Tuesday, September 29, 2009

Generation S

It seems that every generation has some symbol that represents their ideals and dreams something that crystallizes their moment in time. Be it flappers from the Roaring Twenties or the image of a daisy being placed in the barrel of a National Guards’ rifle. The whole attitude and flavour of those times can be expressed with these images. Being a child of the end of the Baby Boom, I was not really a part of the boom itself just the trickle at the end. I was not a true child of the sixties and wasn’t really a child of the seventies, I was kind of floating somewhere in between Woodstock and Disco, not quite beads and peace signs and certainly not Italian slip-ons and satin suits. All in all, a very disconcerting place to be. A sociologist has recently labeled us as the Generation Jones, which is slang word meaning an intense longing, some how that doesn’t quite ring true to me. The only intense longing I had when I was in my teens, certainly can’t be written about here.

As with most things, as you think of these generational reminders they become more and more apparent to you as you become more and more aware of them. It seemed every thing I saw connected me with a thought or twinged a memory about someone elses moment of time.

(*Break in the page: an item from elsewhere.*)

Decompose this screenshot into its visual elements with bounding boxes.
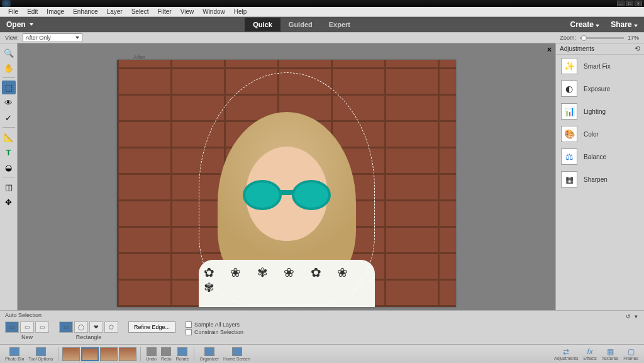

A number of years ago my wife and I were musing over this at our dinner table, just reminiscing with the kids about the events of our time. Things that I thought may even finally define our generation. We talked about the music that we listened to, the cultural impacts that occurred and the entertainment we watched as we grew older. I thought the kids would be full of questions. We told them of some of the movies that we wanted to rent for them, among them maybe 2001, A Space Odyssey, maybe a Clint Eastwood movie or two. We played some tunes for them, but yet they seemed pretty blase about the whole thing, so we asked them weren’t they interested in some of our generational icons? Our oldest child, John looked up and said, “It’s not like we don’t care, but it is a little old news, Dad.” Then as a concession to us, John said, “What do you think about this?” And as he creased his eyes into a scowl, he did a good visual impersonation of Clint and said “Go ahead, make my day.” Then he did an admirable job of singing the main musical sequence of the title song of The Good, The Bad and The Ugly with the Steph and Cat weighing in with the wa-wa’s. I looked at the girls and said, “You know about this stuff too?”, “Yeah.” They said together. “And I thought the big black thing in 2001 was way cool.” Said Stephanie. “Yeah.” Replied Catherine, “I liked the way it made people smarter”. I looked at my wife and shrugged my shoulders. “Do you know this song?” I went to the computer and clicked on Won’t Get Fooled Again by The Who. They started to sing along and even attempted the best known scream ever recorded on an album. Feeling a little frustrated, I said, “Ever hear of Grand Funk Railroad?” John looked at me and said “We're An American Band.” “Jefferson Airplane?” I asked. “White Rabbit.”

This started a flurry of questions and answers.
Jefferson Starship?”, “We Built This City.”
Wings?”, “Ah, they were nothing after McCartney left.”
Planet of the Apes?”, “The Statue of Liberty.”
Psycho?”, “The shower scene.”
Finally, I threw out, “In-A-Gadda-Da-Vida!!” With an almost sinister smirk on his face John sat back and said, “In the Garden of Eden, baby.”

Defeated now, I asked, “Where did you guys learn this stuff from. It certainly wasn’t from your Mom or I.” John said, “I dunno. We just know about them”. “Where from?” I asked. In unison, they replied, “The Simpsons.” I managed to say, “The cartoon show?” “Yeah.” Catherine smiled. “It’s got all sorts of things in there about people your age. You know, Homer is about your age.” I didn’t like the direction this was taking me. “Homer is about my age.” I said with humiliation. “Yeah and he drinks beer as well, listens to the same music as you do and he has three kids, the oldest is a boy also.” Said Stephanie. “But.” I retorted, “His wife has a pile of blue hair on her head, even I know that. Look at your Mom, not a trace of blue hair, at least not for a few more years!”. My wife trained her flashing dark eyes on me, making me realize what I just said. “D’oh!” I blurted out, quite by accident. Stephanie piped up, “That may be true, Mom doesn’t have Margs’ hair, but Marg is patient, loving and understanding of her Homey as Mom is of you, even if Homer is the stupidest person on the planet”. “So what you guys are saying is that my life is that of Homer Simpson?” John smiled at me and said, “Well, if those are the cards that were dealt to you, you can either play ‘em or fold ‘em.” Giving the option, I knew I had to play them. Looking around the table I saw my cards alright. A full house, two of a kind and three wild eyed jokers. So, that is it. My life, my generation is encapsulated in not something smart and sassy, but more like dumb and brassy. Not even a cool nickname, not Generation X , not an Echo Boomer not even the Me Generation, I stand before you as a Simpson Generationer or maybe in short a Generation S.

And one last thing before I go. Boy, go get me a beer, so I can finish this article.